Governor Spencer Cox, from sparsely populated Sanpete County, has pledged to invest in communities off the Wasatch Front and opened a rural office at the University of Southern Utah to mark his commitment to the ‘goal. His immediate predecessor, then governor. Gary Herbert, launched an initiative in 2017 to create 25,000 jobs in rural counties and also supported an effort to encourage remote working in non-urban areas.

Wood, a longtime rancher and farmer, said one of his daughters telecommutes from Wayne County, with an occasional business trip to California. But Jeppson said she would like to see a large employer take advantage of the county’s fast internet service as well.

“We have 5G internet. It’s fabulous, ”she said. “Why can’t a company come here and have their employees work in a call center? “

Tourism brings money to the county, but much of the work is seasonal, and Jeppson said some people have to do several of these lower-paying jobs to survive. Many more leave the county during the offseason, according to Wood.

The county once had thriving logging operations and seven sawmills, but that industry has fizzled out, the county commissioner said. It also lost nearly 200 jobs in 2011 with the closure of several wilderness therapy and youth treatment programs owned by Aspen Education Group. At the time, it was the largest employer in the county.

“It took a lot of young families out,” Wood said of the program’s shutdown. “And a lot of kids outside of school.”

He said Hanksville Elementary, one of the county’s four schools, only had 13 students this year.

An aging state

(Francisco Kjolseth | The Salt Lake Tribune) The main street of Torrey in 2003. Wayne County lost the most children compared to the percentage of its population, census results showed.

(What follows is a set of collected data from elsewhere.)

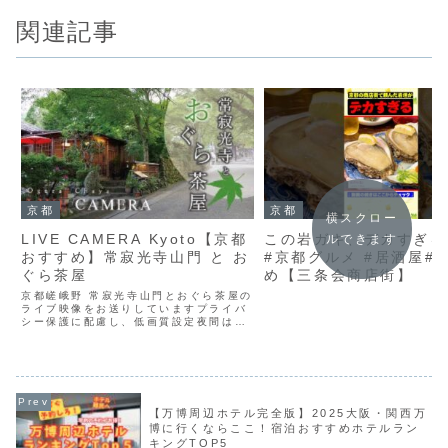
関連記事
京都
京都
横スクロー
LIVE CAMERA Kyoto【京都
この岩ガキ、デカすぎる
ルできます
おすすめ】常寂光寺山門 と お
#京都グルメ #居酒屋#
ぐら茶屋
め【三条会商店街】
京都嵯峨野 常寂光寺山門とおぐら茶屋の
ライブ映像をお送りしていますプライバ
シー保護に配慮し、低画質設定夜間は暗
い為、基本的に配信停止しますトラブル
の際は、復旧まで時間がかかることがあ
りますどうぞご了承の上、気軽にご覧く
ださい^^It is ...
【万博周辺ホテル完全版】2025大阪・関西万
博に行くならここ！宿泊おすすめホテルラン
キングTOP5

With the changes of the past decade, adults now claim a larger portion of the population in Wayne County than anywhere else in Utah outside of Grand County. According to 2020 census data, only 21.2% of residents in Grand County are under the age of 18, compared to 22% of residents in Wayne County.

The other three counties that complete the top five are also rural: Kane, Daggett and Garfield.

While this aging trend is particularly pronounced in some remote areas, the state as a whole has become less young since the 2010 census. Twenty-nine percent of Utah’s population is under the age of 18, at the time. census of 2020, against 31.5% during the previous decennial enumeration.

Utah still has a higher percentage of children and adolescents than any other state, but its traditionally the country’s first fertility rate has fallen 20% since 2009, according to the Gardner Institute. This pushed Utah below South Dakota and North Dakota in the rankings.

Mallory Bateman, senior research analyst and State Data Center coordinator at the Gardner Institute, noted that this pattern varies across racial groups in Utah. While only 27% of whites in Utah are under the age of 18, about 35% of the minority population fall into this younger category.

“So you have more diversity,” she said, “in these younger groups.”